**What the task asks:** Return each line of the records below that contains the word "华联股份".

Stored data
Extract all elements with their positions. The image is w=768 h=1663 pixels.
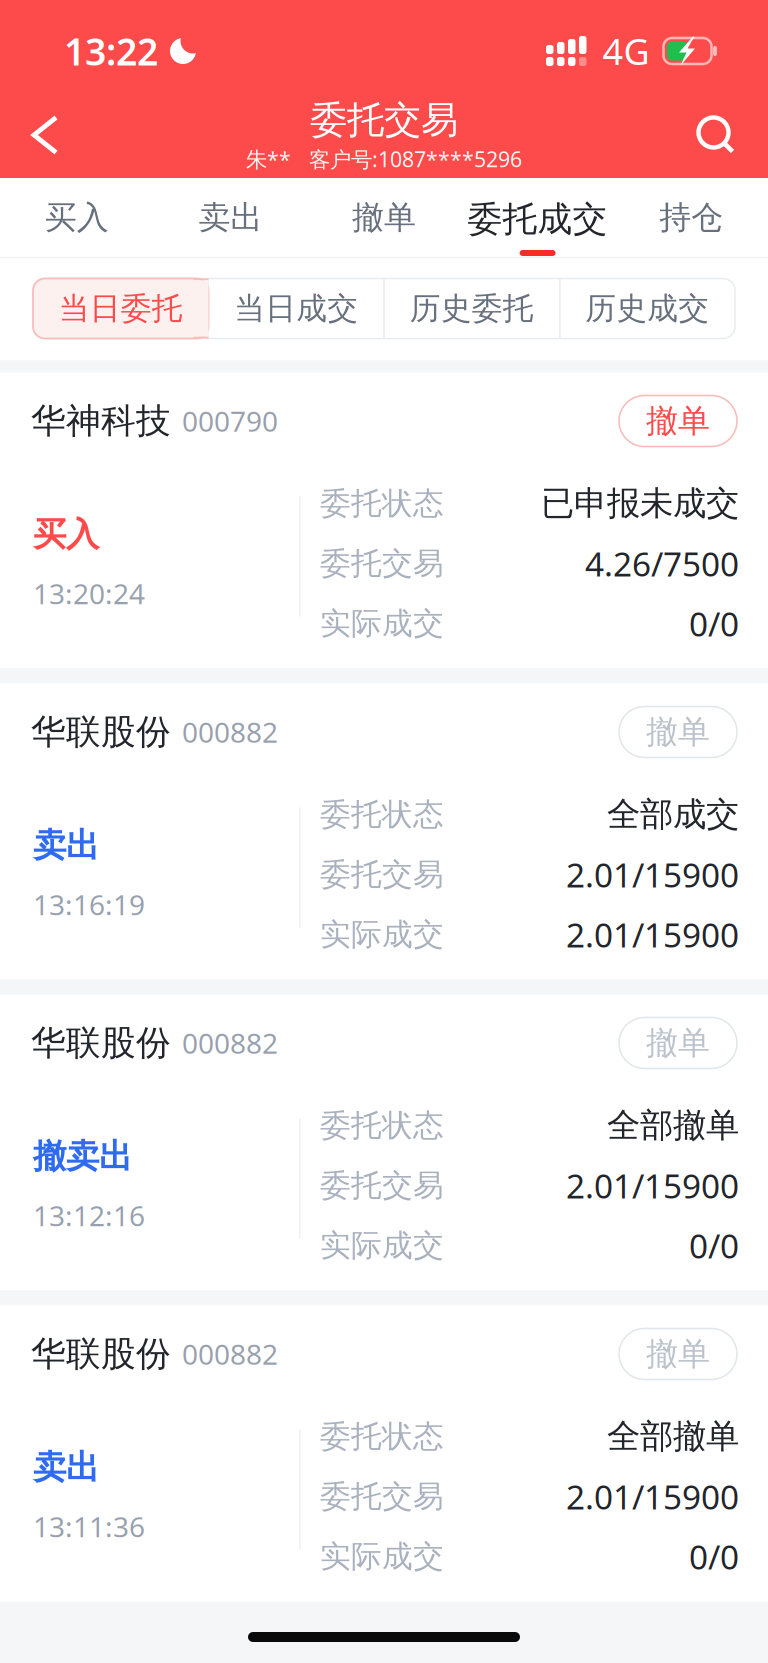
button[interactable]: 撤单 <box>619 396 737 446</box>
staticText: 000882 <box>182 713 278 751</box>
staticText: 委托交易 <box>320 1478 444 1515</box>
staticText: 委托状态 <box>320 1418 444 1455</box>
button[interactable]: 撤单 <box>619 706 737 758</box>
staticText: 撤单 <box>352 198 416 237</box>
staticText: 历史成交 <box>585 290 709 327</box>
staticText: 委托交易 <box>310 97 458 143</box>
staticText: 13:22 <box>64 26 158 76</box>
staticText: 2.01/15900 <box>566 852 739 897</box>
button[interactable]: 撤单 <box>619 1328 737 1380</box>
button[interactable]: Back <box>3 92 87 178</box>
button[interactable]: 历史委托 <box>384 278 560 338</box>
staticText: 实际成交 <box>320 605 444 642</box>
button[interactable]: 撤单 <box>619 1018 737 1068</box>
staticText: 持仓 <box>659 198 723 237</box>
staticText: 13:11:36 <box>33 1508 145 1545</box>
staticText: 全部撤单 <box>607 1105 739 1146</box>
staticText: 0/0 <box>689 1534 739 1579</box>
staticText: 000882 <box>182 1024 278 1062</box>
staticText: 华神科技 <box>31 400 171 442</box>
button[interactable]: 买入 <box>0 178 154 257</box>
staticText: 13:12:16 <box>33 1197 145 1234</box>
staticText: 撤单 <box>646 1334 710 1374</box>
staticText: 华联股份 <box>31 1022 171 1064</box>
staticText: 买入 <box>45 198 109 237</box>
staticText: 撤单 <box>646 1023 710 1063</box>
staticText: 4.26/7500 <box>585 541 739 586</box>
staticText: 撤单 <box>646 712 710 752</box>
staticText: 卖出 <box>198 198 262 237</box>
button[interactable]: Search <box>674 92 758 178</box>
staticText: 2.01/15900 <box>566 1474 739 1519</box>
button[interactable]: 当日委托 <box>33 278 208 338</box>
staticText: 实际成交 <box>320 1227 444 1264</box>
button[interactable]: 当日成交 <box>208 278 384 338</box>
staticText: 华联股份 <box>31 711 171 753</box>
staticText: 当日委托 <box>59 290 183 327</box>
staticText: 4G <box>602 27 650 75</box>
staticText: 朱** 客户号:1087****5296 <box>246 145 522 173</box>
staticText: 买入 <box>33 514 99 555</box>
staticText: 000790 <box>182 402 278 440</box>
staticText: 已申报未成交 <box>541 483 739 524</box>
staticText: 0/0 <box>689 601 739 646</box>
staticText: 委托交易 <box>320 856 444 893</box>
staticText: 委托成交 <box>468 198 608 241</box>
staticText: 撤卖出 <box>33 1136 132 1177</box>
staticText: 委托交易 <box>320 545 444 582</box>
staticText: 实际成交 <box>320 1538 444 1575</box>
staticText: 华联股份 <box>31 1333 171 1375</box>
staticText: 2.01/15900 <box>566 1163 739 1208</box>
staticText: 委托状态 <box>320 1107 444 1144</box>
staticText: 全部成交 <box>607 794 739 835</box>
staticText: 实际成交 <box>320 916 444 953</box>
button[interactable]: 委托成交 <box>461 178 614 257</box>
button[interactable]: 历史成交 <box>560 278 735 338</box>
staticText: 13:16:19 <box>33 886 145 923</box>
staticText: 当日成交 <box>234 290 358 327</box>
staticText: 13:20:24 <box>33 575 145 612</box>
staticText: 2.01/15900 <box>566 912 739 957</box>
staticText: 历史委托 <box>410 290 534 327</box>
staticText: 卖出 <box>33 1447 99 1488</box>
staticText: 撤单 <box>646 401 710 441</box>
staticText: 卖出 <box>33 825 99 866</box>
staticText: 000882 <box>182 1335 278 1373</box>
button[interactable]: 撤单 <box>307 178 461 257</box>
staticText: 委托交易 <box>320 1167 444 1204</box>
staticText: 委托状态 <box>320 485 444 522</box>
staticText: 全部撤单 <box>607 1416 739 1457</box>
button[interactable]: 卖出 <box>154 178 307 257</box>
staticText: 0/0 <box>689 1223 739 1268</box>
button[interactable]: 持仓 <box>614 178 768 257</box>
staticText: 委托状态 <box>320 796 444 833</box>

**Solution for this task:**
staticText: 华联股份 <box>31 1022 171 1064</box>
staticText: 华联股份 <box>31 711 171 753</box>
staticText: 华联股份 <box>31 1333 171 1375</box>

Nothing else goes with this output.